Jesus on the cross, to borrow an analogy from Paul Fiddes, became like the first man to scale a previously impassable mountain path. Once the terrain was traversed and conquered, Christ became the guide for all who would follow him. He made a way where there was none, and his Spirit continues that work today. Christians must now take up their cross and follow Jesus in the same path of sacrificial love.

From this evolutionary perspective, the ubiquity of pain in the world is not an argument against the love or goodness of God. Rather, it is the key to understanding our high calling of love. When we are in pain, more than any other moment, our passions are invoked and shaped. When our pain leads us to violence, hate, or revenge, our desires turn to evil. If instead, in the moment of pain, we choose to forgive, the power of pain is broken. It is not passed on in aggression or turned upon the self in shame. Forgiveness is the ultimate defeat of evil and freedom from it. While we may still be in pain, we may also find joy in the transformation of love. There is redemption in finding that without retaliation we can relinquish the role of victim and become the victor. The pain of the transformation is correlated with the joy that comes with the new power of love and the possibility of healing, both for oneself and for the broken relationship.
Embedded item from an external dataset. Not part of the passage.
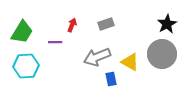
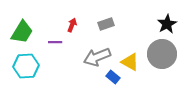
blue rectangle: moved 2 px right, 2 px up; rotated 40 degrees counterclockwise
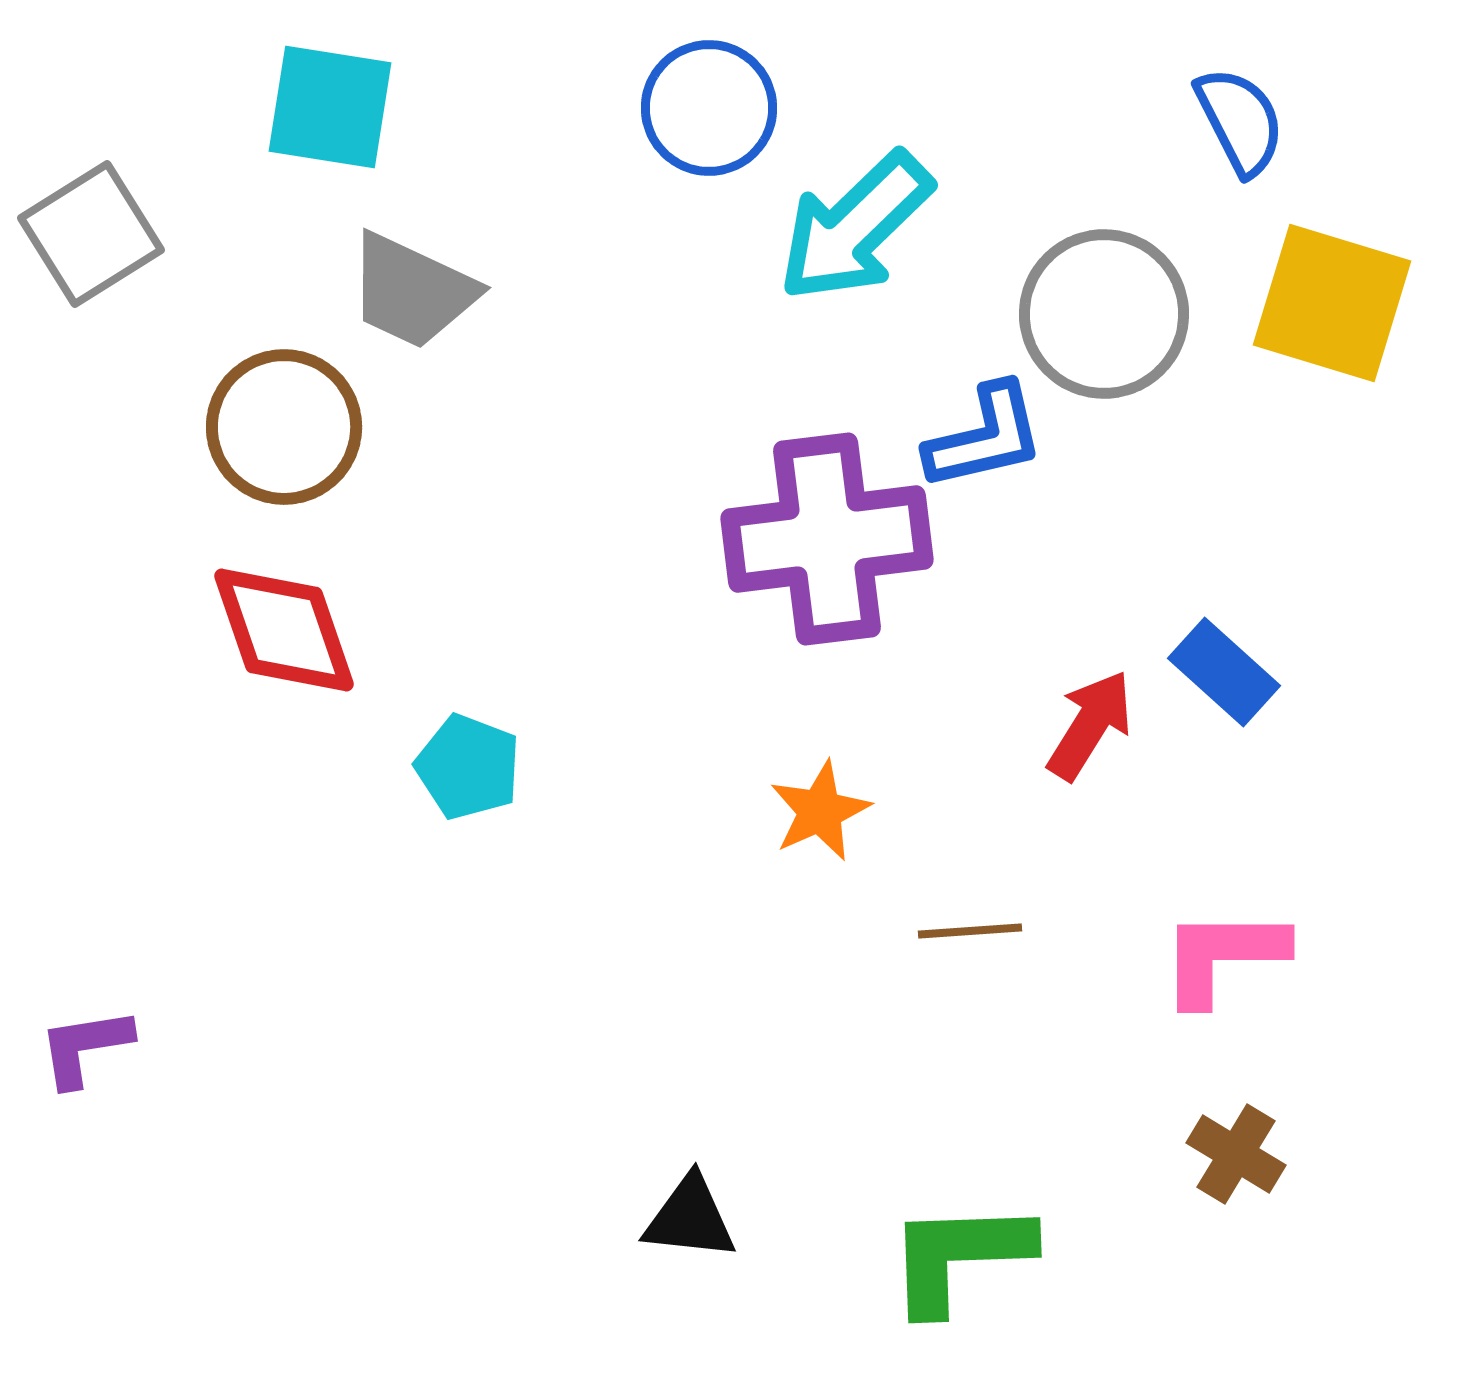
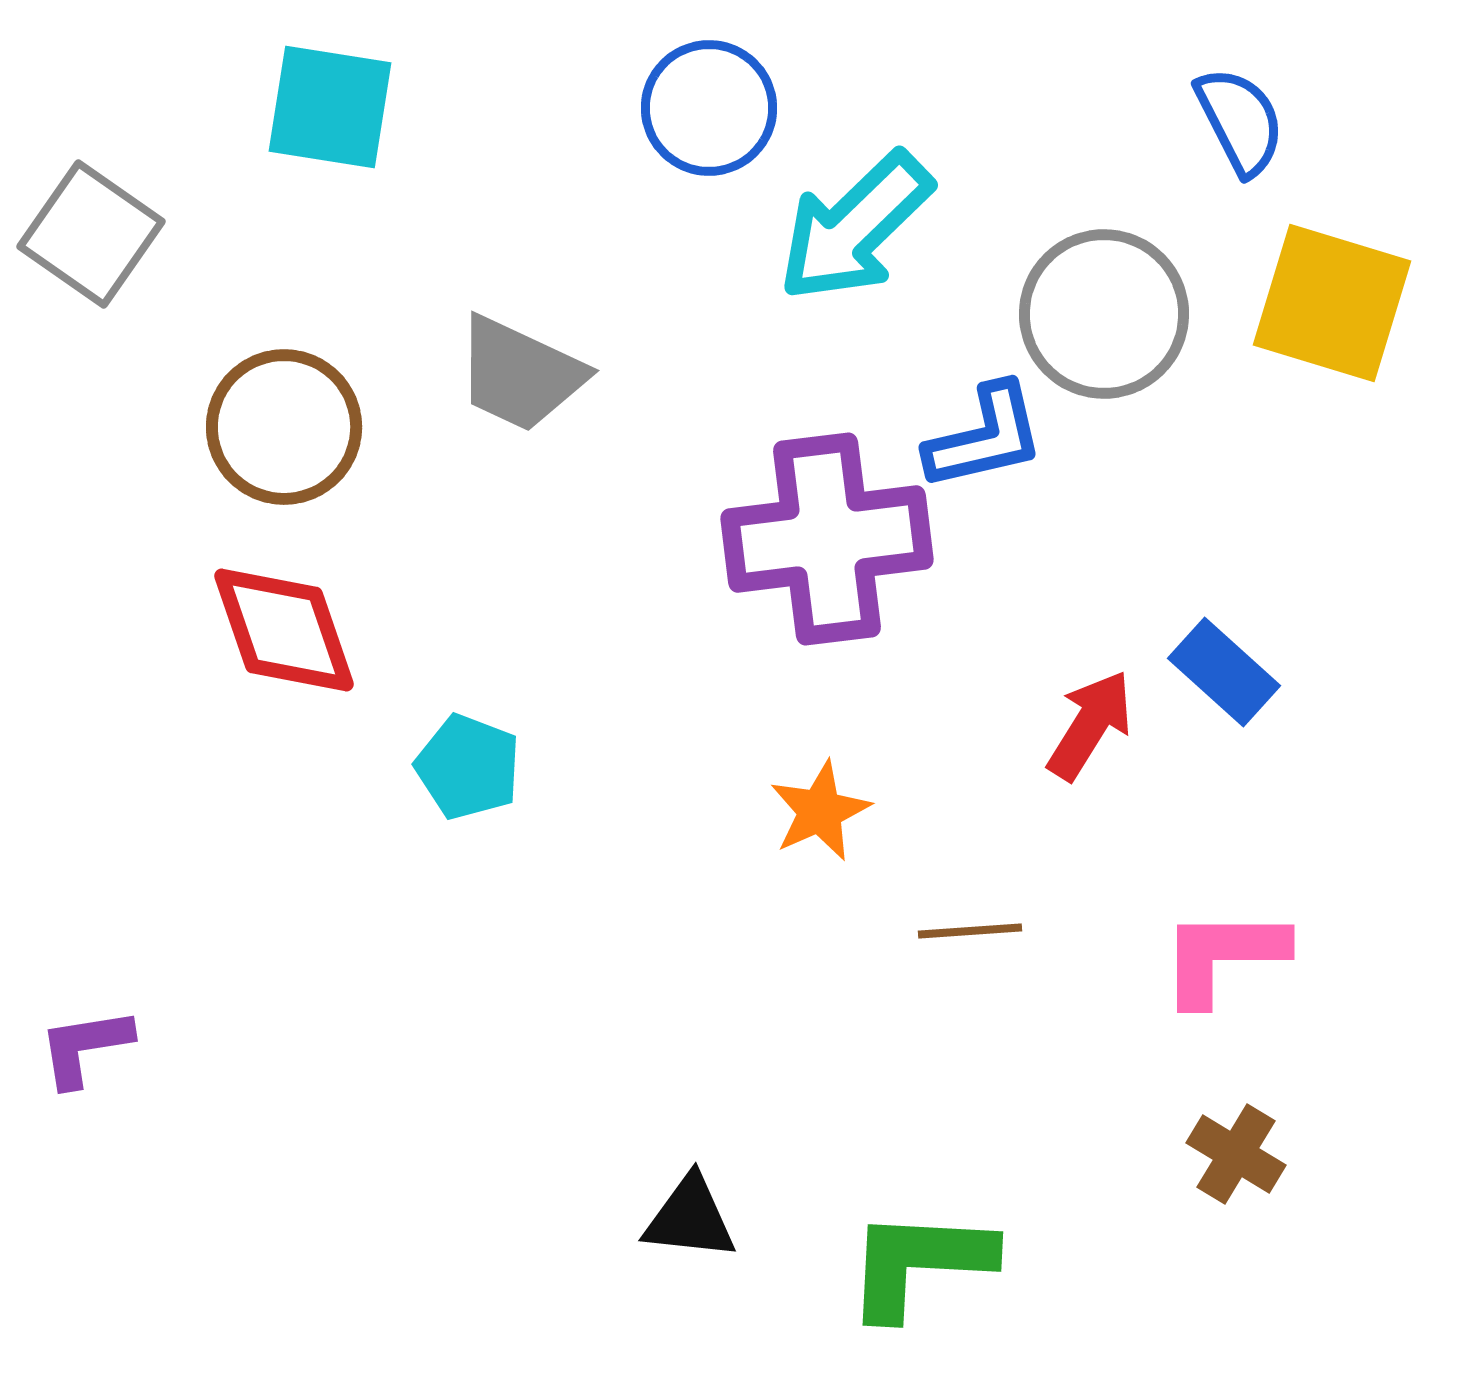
gray square: rotated 23 degrees counterclockwise
gray trapezoid: moved 108 px right, 83 px down
green L-shape: moved 40 px left, 7 px down; rotated 5 degrees clockwise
The path of love is a longer, harder road than the simple one of survival called for by evolution. Think of a grain of wheat on an evolutionary path: it simply falls to the ground and dies. The grain chosen to be bread, however, has a much more arduous path. It must be cut, threshed, ground, kneaded, and placed in the fire before its final transformation. Love is the gift of divine grace in our life, but no path is harder than the path of true love. It “bears all things, believes all things, hopes all things, endures all things” (1 Cor. 13:7). The love that will not bear pain is no love at all, and forgiveness where no pain has been suffered is not forgiveness.

It is not often that the study of biology leads to deep spiritual insight. But Elphinstone shows us how the evolutionary narrative works not against but with the Christian narrative of redemption. In light of evolution, the existence of violence and hatred in the world appears not as an insoluble theological riddle but the outcome of a long and necessary process that is still in development. The bitter raw products of evolution are slowly being brought to transcend evolution itself. We are, through the painful process of forgiveness, being transformed into the image and likeness of Christ.